Economics Minister Robert Habeck (Greens) said it was a “bitter medicine”. The surcharge will help to end the old business model in Germany, which is based on cheap gas from Russia. “This model failed and will not come back,” says the minister and announced further relief.
Habeck defends the step, which will affect almost every second German household, as the “fairest possible” option: “The alternative is not no levy, the alternative would have been the collapse of the German energy market.”
In fact, the import companies that procured the gas from Russian companies have run into financial difficulties in recent months. Since Russia no longer fulfills its supply contracts, but the importers themselves have obligations to major customers and municipal utilities, they have to get the failed gas supplies on the spot market – at significantly higher prices. In principle, the importers, especially if they had done business with Russia, had to buy the gas more expensively than they sold it.

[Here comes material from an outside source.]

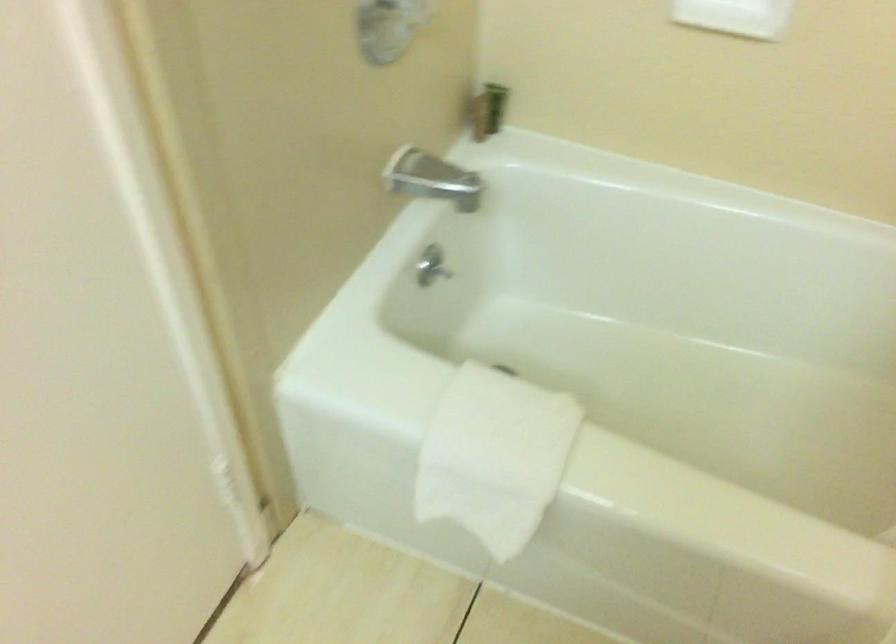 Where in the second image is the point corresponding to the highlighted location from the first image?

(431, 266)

With the gas surcharge, which applies until April 1, 2024, consumers are now supposed to support companies. How the Trading Hub Europe, a joint venture of the gas transmission system operators, came to 2.4 cents per kilowatt hour remains unclear on Monday. The Ministry of Economic Affairs does not publish any studies or exact figures.

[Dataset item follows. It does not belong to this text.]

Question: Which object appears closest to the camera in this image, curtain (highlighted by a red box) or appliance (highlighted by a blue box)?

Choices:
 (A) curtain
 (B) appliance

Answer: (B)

The levy is based on the figures from the companies that have been reported in the past few days, says Habeck and adds: “It has been strictly checked by the Federal Network Agency.”
The federal government leaves many more questions unanswered. For example, only twelve companies have the right to pass on the surcharge. The Ministry of Economics does not say in its regulation which companies are involved.

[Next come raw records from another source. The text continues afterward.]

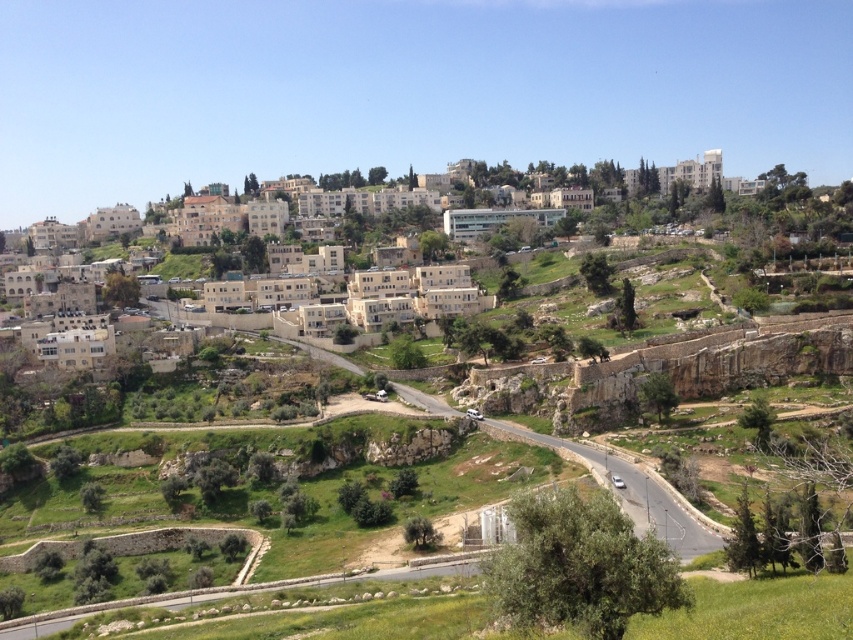 Question: Which object appears closest to the camera in this image?

Choices:
 (A) green grassy mountain path at center
 (B) beige stone buildings at upper center

Answer: (A)

Question: Is beige stone buildings at upper center positioned in front of green grassy mountain path at center?

Choices:
 (A) no
 (B) yes

Answer: (A)

Question: Which object is farther from the camera taking this photo?

Choices:
 (A) beige stone buildings at upper center
 (B) green grassy mountain path at center

Answer: (A)

Question: Does beige stone buildings at upper center appear over green grassy mountain path at center?

Choices:
 (A) yes
 (B) no

Answer: (A)

Question: Does beige stone buildings at upper center appear on the right side of green grassy mountain path at center?

Choices:
 (A) yes
 (B) no

Answer: (A)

RWE and Shell, which have recently made high profits, have already announced that they will not pass the levy on to their customers for the time being. It remains unclear who is still entitled to the levy in addition to Uniper – the largest German gas importer, which was in financial difficulties. It is also just as uncertain how fixed contracts, which actually do not allow any allocations or increases, will be dealt with. According to the Ministry of Economic Affairs, the ministry is still examining this question.
For a long time, the federal government, especially in the person of Chancellor Olaf Scholz (SPD) and Economics Minister Habeck, had publicly stated that they were prepared for the winter. But only since the Russian state-owned company Gazprom violated the long-term gas contracts – with the crude turbine story – did the Economics Ministry wake up.
Experts criticize that there have been no savings incentives or savings rules for too long. The confusion surrounding VAT also shows that the ministry is working under great pressure.
With VAT, an average household has to pay almost 100 euros in additional taxes on top of the levy. Although the traffic light does not want that, Finance Minister Christian Lindner (FDP) had to make representations in Brussels. The outcome is uncertain.
For the Federal Association of Energy and Water Industries (BDEW), this cosmetic intervention does not go far enough either way. There they are calling for a temporary reduction in VAT on gas and electricity prices from 19 percent to the reduced rate of seven percent.
From January 2023, this is to be changed for at least two years. “This applies to the electricity price and in particular to the gas price, since in addition to the enormously increased procurement costs, further sharply rising prices are to be expected with the new gas procurement and gas storage levy,” said BDEW Chair Kerstin Andreae.
In fact, in addition to gas prices, the gas levy could also increase again. Every month, the companies should calculate their additional costs, and every three months they are recalculated based on this data.
“Should Russia deliver even less gas and world market prices continue to rise, I can well imagine that the surcharge could increase significantly,” says energy market expert Andreas Schröder. He believes that more than five cents per kilowatt hour is possible.
For an average household with four people, that would mean additional costs of around 1,000 euros for the levy alone. “We are currently experiencing a supplier market in which gas producers can practically choose their customers and the price.”
Schröder predicts that the market will only calm down again in the mid-1920s. Then relevant LNG delivery quantities from the USA will be available for the world market.